**Task prompt:**
Locate every line in the records below that holds the word "Vancouver" and return each one.

**Given records:**
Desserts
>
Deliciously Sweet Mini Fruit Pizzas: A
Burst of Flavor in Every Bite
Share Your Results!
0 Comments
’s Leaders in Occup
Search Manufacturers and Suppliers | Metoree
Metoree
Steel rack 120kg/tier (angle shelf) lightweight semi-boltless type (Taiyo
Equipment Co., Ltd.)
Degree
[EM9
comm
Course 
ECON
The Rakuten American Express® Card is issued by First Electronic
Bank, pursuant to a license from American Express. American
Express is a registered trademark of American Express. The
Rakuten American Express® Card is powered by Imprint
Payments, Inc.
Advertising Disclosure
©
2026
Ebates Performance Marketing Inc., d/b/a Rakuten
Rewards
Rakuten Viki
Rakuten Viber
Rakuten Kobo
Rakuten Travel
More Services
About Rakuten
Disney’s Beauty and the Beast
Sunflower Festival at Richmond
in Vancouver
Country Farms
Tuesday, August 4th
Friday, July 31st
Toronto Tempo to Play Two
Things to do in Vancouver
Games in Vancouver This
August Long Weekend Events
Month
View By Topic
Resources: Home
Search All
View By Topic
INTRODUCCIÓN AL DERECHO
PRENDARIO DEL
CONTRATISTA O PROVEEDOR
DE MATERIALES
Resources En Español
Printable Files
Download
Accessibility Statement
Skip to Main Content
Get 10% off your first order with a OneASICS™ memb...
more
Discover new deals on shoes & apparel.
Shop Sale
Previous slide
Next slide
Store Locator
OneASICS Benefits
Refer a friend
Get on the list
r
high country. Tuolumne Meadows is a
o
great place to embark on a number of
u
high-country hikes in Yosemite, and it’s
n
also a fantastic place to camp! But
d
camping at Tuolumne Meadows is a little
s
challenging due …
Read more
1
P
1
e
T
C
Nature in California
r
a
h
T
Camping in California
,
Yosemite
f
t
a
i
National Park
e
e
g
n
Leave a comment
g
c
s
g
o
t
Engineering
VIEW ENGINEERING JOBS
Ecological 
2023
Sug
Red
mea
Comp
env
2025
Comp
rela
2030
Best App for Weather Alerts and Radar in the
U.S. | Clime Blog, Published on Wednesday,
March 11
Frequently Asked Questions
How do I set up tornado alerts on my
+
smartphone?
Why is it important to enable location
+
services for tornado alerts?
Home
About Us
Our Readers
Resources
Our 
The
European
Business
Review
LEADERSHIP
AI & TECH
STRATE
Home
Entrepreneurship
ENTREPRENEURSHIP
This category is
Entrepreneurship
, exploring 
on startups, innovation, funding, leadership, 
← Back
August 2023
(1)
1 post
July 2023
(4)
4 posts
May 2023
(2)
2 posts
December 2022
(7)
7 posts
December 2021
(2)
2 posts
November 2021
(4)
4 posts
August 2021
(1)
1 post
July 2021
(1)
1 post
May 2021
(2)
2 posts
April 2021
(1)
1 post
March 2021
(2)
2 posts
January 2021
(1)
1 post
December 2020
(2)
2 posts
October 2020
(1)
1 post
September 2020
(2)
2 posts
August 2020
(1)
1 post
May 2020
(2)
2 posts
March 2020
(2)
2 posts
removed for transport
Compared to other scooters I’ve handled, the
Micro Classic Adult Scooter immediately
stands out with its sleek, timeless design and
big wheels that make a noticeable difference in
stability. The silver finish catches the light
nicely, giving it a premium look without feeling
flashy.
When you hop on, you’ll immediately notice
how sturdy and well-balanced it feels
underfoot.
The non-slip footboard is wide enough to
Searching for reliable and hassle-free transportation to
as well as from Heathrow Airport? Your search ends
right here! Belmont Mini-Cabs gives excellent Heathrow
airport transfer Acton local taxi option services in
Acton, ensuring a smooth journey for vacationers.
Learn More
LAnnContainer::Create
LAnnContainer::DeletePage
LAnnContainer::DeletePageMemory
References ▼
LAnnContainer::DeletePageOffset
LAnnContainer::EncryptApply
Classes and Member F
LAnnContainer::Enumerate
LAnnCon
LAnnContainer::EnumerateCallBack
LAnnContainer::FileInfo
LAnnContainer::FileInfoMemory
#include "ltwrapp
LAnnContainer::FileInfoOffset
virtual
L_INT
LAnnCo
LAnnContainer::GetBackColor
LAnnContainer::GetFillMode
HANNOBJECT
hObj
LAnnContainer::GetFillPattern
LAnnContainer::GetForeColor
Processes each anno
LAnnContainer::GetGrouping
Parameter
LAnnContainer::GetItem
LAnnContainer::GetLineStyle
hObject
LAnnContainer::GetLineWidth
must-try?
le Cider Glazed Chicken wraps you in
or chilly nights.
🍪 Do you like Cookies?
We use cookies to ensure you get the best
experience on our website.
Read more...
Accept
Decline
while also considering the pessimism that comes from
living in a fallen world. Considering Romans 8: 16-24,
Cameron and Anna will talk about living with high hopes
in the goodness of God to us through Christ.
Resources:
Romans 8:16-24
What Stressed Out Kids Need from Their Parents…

**Solution:**
in Vancouver
Things to do in Vancouver
Games in Vancouver This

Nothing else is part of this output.